A Comissão de Viação e Transportes da Câmara dos Deputados aprovou, na segunda-feira (17), o Projeto de Lei 3574/24, que endurece as punições para motoristas que dirigirem sob influência de álcool e se envolverem em acidentes. A proposta, de autoria do ex-deputado Gilvan Maximo (DF), prevê multas maiores e períodos mais longos de suspensão do direito de dirigir quando houver morte ou invalidez permanente da vítima.
O texto aprovado é um substitutivo apresentado pelo relator, deputado Marcos Tavares (PDT-RJ), que modificou os valores das multas previstos originalmente para adequar as penalidades ao princípio da proporcionalidade.
Pela proposta, quando um motorista alcoolizado causar um acidente que resulte na morte da vítima, desde que sua responsabilidade pelo ocorrido seja comprovada, a multa será multiplicada por 50 e o direito de dirigir ficará suspenso por 10 anos. Nos casos em que o acidente provocar invalidez permanente, a multa será multiplicada por 20 e a suspensão da habilitação será de cinco anos.
O substitutivo também estabelece multa multiplicada por 10 para o motorista flagrado dirigindo com a habilitação suspensa ou cassada em razão de crime ou infração de trânsito relacionada à embriaguez. Outra mudança prevê que o condutor cuja carteira tenha sido cassada deverá esperar cinco anos antes de solicitar a reabilitação.
Segundo Marcos Tavares, o aumento das penalidades busca ampliar o rigor contra condutores que insistem em dirigir depois de beber. Para o relator, o endurecimento das punições pode contribuir para coibir comportamentos considerados irresponsáveis e perigosos no trânsito.
O que diz a regra atual
Atualmente, dirigir sob influência de álcool é considerado pelo Código de Trânsito Brasileiro uma infração gravíssima. A conduta é punida com multa multiplicada por 10 e suspensão do direito de dirigir por 12 meses.
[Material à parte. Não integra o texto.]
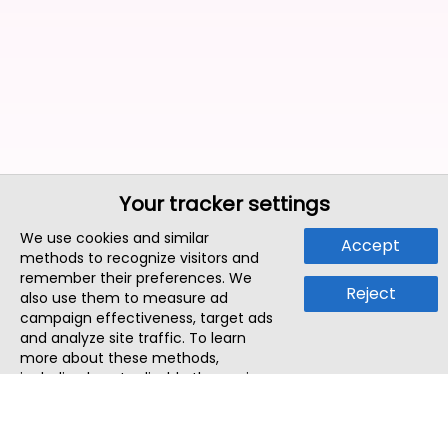
Your tracker settings
We use cookies and similar
Accept
methods to recognize visitors and
remember their preferences. We
Reject
also use them to measure ad
campaign effectiveness, target ads
and analyze site traffic. To learn
more about these methods,
including how to disable them, view
our
Cookie Policy
or
Privacy Policy
.
By tapping `Accept`, you consent to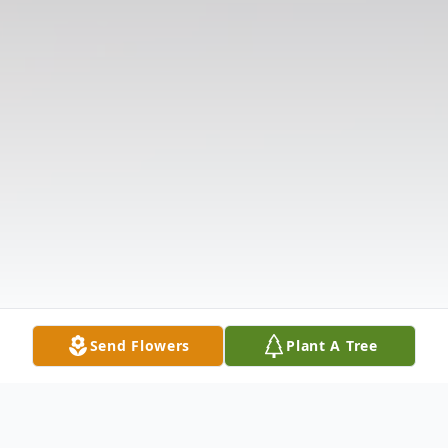
Send Flowers
Plant A Tree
Quando um motorista alcoolizado provoca um acidente com morte, a legislação atual prevê o crime de homicídio culposo qualificado pela embriaguez, com pena de reclusão de cinco a oito anos, além da suspensão ou proibição de obter a habilitação.
Mudanças em relação ao projeto original
A proposta apresentada inicialmente previa punições financeiras ainda mais severas, com multas multiplicadas por até 100 vezes. O texto também determinava que o motorista responsável arcasse diretamente com despesas hospitalares e indenizações relativas ao período em que a vítima permanecesse impossibilitada de trabalhar.
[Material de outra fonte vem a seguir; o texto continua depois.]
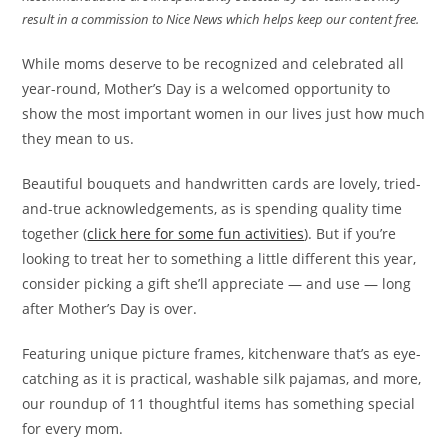
result in a commission to Nice News which helps keep our content free.
While moms deserve to be recognized and celebrated all
year-round, Mother’s Day is a welcomed opportunity to
show the most important women in our lives just how much
they mean to us.
Beautiful bouquets and handwritten cards are lovely, tried-
and-true acknowledgements, as is spending quality time
together (
click here for some fun activities
). But if you’re
looking to treat her to something a little different this year,
consider picking a gift she’ll appreciate — and use — long
after Mother’s Day is over.
Featuring unique picture frames, kitchenware that’s as eye-
catching as it is practical, washable silk pajamas, and more,
our roundup of 11 thoughtful items has something special
for every mom.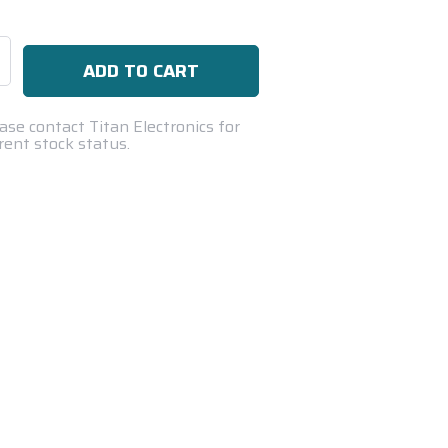
se
ty:
ase contact Titan Electronics for
rent stock status.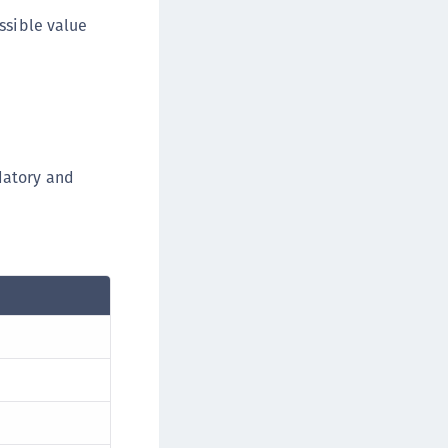
rypto Command Center
ossible value
ata Protection on Demand
una Cloud HSM
una Network HSM
una HSM Integrations
una PCIe HSM
datory and
una USB HSM
neWelcome Identity Platform
rotectApp LUKS
rotectServer 2 HSM
rotectServer 3 HSM
afeNet Trusted Access (STA)
afeNet MobilePASS+
afeNet MobilePASS+ for Android
afeNet MobilePASS+ for Chrome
O relator retirou essa obrigação do substitutivo. Segundo a justificativa apresentada, as despesas e compensações já possuem previsão em outro dispositivo do Código de Trânsito Brasileiro.
Na mesma votação, a comissão rejeitou o Projeto de Lei 858/25, que tramitava em conjunto e propunha a cassação permanente da carteira de motoristas flagrados sob efeito de álcool. Marcos Tavares considerou a medida inconstitucional por entender que impedir definitivamente a obtenção de uma nova habilitação conferiria caráter de pena perpétua à conduta.
Próximos passos
O Projeto de Lei 3574/24 tramita em caráter conclusivo e ainda será analisado pela Comissão de Constituição e Justiça e de Cidadania. Para se transformar em lei, o texto precisa ser aprovado pela Câmara dos Deputados e pelo Senado Federal.